- How to complete this task:
Only lines containing "will" are wanted from the data below. Copy those lines.

- Recorded data:
○ ○ ○ ○

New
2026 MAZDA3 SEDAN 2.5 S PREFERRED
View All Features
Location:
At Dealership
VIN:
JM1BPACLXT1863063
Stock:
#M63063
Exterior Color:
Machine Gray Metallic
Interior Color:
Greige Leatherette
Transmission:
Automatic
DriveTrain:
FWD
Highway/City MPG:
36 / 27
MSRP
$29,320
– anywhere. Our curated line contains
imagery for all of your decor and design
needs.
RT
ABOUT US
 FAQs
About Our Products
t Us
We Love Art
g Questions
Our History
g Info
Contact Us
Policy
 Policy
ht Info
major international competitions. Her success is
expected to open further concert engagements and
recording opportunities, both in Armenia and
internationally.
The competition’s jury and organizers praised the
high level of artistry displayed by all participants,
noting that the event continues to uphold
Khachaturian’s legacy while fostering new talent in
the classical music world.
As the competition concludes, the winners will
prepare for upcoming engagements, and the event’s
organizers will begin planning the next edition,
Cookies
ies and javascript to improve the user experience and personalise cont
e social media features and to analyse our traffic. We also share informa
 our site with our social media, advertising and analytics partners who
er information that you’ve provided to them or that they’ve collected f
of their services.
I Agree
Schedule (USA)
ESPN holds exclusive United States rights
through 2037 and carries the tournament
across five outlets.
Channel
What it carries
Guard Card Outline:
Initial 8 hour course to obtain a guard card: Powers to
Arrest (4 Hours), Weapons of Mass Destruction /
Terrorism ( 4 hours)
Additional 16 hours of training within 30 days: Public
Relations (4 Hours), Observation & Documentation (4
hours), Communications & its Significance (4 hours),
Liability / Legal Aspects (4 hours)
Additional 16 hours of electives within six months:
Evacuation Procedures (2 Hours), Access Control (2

○ ○ ○ ○

- Answer for this exercise:
As the competition concludes, the winners will
organizers will begin planning the next edition,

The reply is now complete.